No sooner had I finished the on-line course on the “Hobbit”, when I got an email from FutureLearn saying in effect “If you liked that, how about this?”, and pointing me towards a free short course run by the University of Reading on Ancient Rome.

The USP of this particular course is that it’s based on a 3D model of the city, as it might have looked in its heyday. The lecturer has used architectural CAD software to build models of individual houses, temples, baths, forums , aqueducts etc, then assembled them all into one huge digital model which you can navigate through.

The basic software he’s used is called SketchUp; it’s available as freeware for PCs, and in fact I’ve used it in the past myself.

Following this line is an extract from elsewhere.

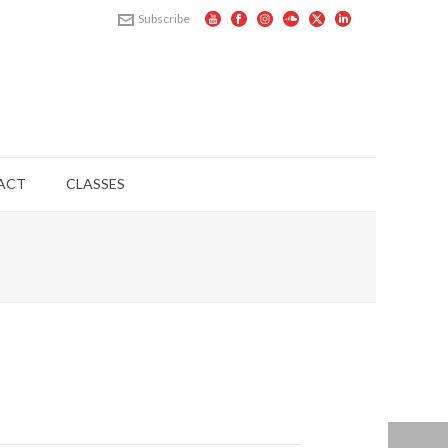
Subscribe
ACT
CLASSES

When Christopher and I were considering getting the extension built, we used SketchUp to build a 3D model of it from the architect’s drawings, so that we could visualise what it might look like. It was easy to get started with SketchUp, but pretty tricky to build an accurate scale model of even a single building from plans and drawings. So I’m in awe of the amount of work it must have taken to build a representation of an entire city of a million inhabitants.

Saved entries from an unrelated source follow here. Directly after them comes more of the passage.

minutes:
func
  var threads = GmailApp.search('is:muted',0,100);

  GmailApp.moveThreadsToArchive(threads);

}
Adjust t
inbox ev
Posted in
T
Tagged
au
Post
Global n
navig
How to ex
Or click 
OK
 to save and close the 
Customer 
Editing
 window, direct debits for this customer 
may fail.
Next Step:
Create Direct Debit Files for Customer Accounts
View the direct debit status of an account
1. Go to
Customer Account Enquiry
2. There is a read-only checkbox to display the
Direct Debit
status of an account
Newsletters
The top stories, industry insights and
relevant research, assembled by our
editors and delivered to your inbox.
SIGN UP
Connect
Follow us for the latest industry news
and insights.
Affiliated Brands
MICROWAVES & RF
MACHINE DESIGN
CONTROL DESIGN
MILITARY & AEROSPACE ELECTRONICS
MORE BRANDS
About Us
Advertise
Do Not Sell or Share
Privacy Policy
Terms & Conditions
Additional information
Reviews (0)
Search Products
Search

Part of the course involves downloading sections of his model and then  “walking” an avatar around it. That’s a bit hit and miss on my iPad, as my so-called broadband is not really up to the job of downloading a complex CAD model. But on the occasions I can get it to work, it’s quite fun. Yesterday I found myself walking around the Pantheon, with nobody else there!

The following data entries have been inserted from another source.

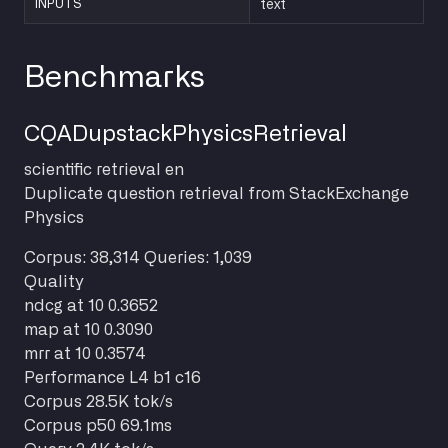
INPUTS
text
Benchmarks
CQADupstackPhysicsRetrieval
scientific
retrieval
en
Duplicate question retrieval from StackExchange
Physics
Corpus: 38,314
Queries: 1,039
Quality
ndcg at 10
0.3652
map at 10
0.3090
mrr at 10
0.3574
Performance
L4 b1 c16
Corpus
28.5K tok/s
Corpus p50
69.1ms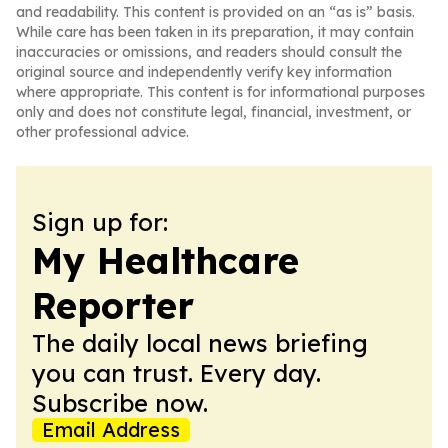
and readability. This content is provided on an “as is” basis.
While care has been taken in its preparation, it may contain
inaccuracies or omissions, and readers should consult the
original source and independently verify key information
where appropriate. This content is for informational purposes
only and does not constitute legal, financial, investment, or
other professional advice.
Sign up for:
My Healthcare
Reporter
The daily local news briefing
you can trust. Every day.
Subscribe now.
Email Address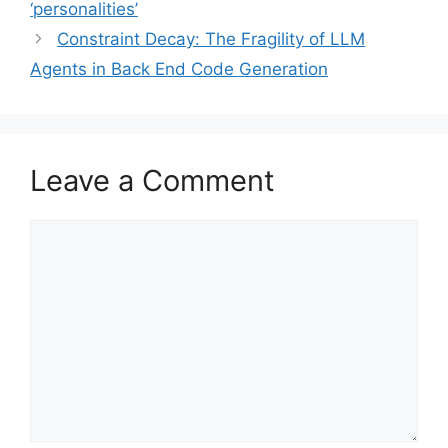
‘personalities’
Constraint Decay: The Fragility of LLM
Agents in Back End Code Generation
Leave a Comment
Comment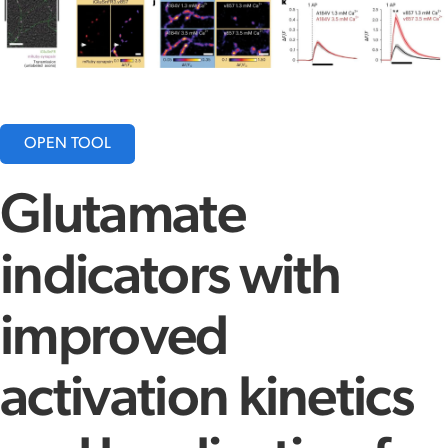
OPEN TOOL
Glutamate
indicators with
improved
activation kinetics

I’ve been to Rome a number of times, most recently on a specialist archaeological trip looking specifically at how the ancient city has left its mark in the present day. So I’m pretty familiar with the background and content of this course, but it has still been really interesting to  visualise how the city might have looked two thousand years ago. It’s not entirely accurate of course – not only has the lecturer had to use lots of educated guess-work where the archaeological evidence is missing, but it all looks clean and pristine, with none of the dirt, mess and chaos that there must have been. Nevertheless, provided you accept the limitations of the model, it’s a very good way of “bringing alive” how Ancient Rome might have looked and worked.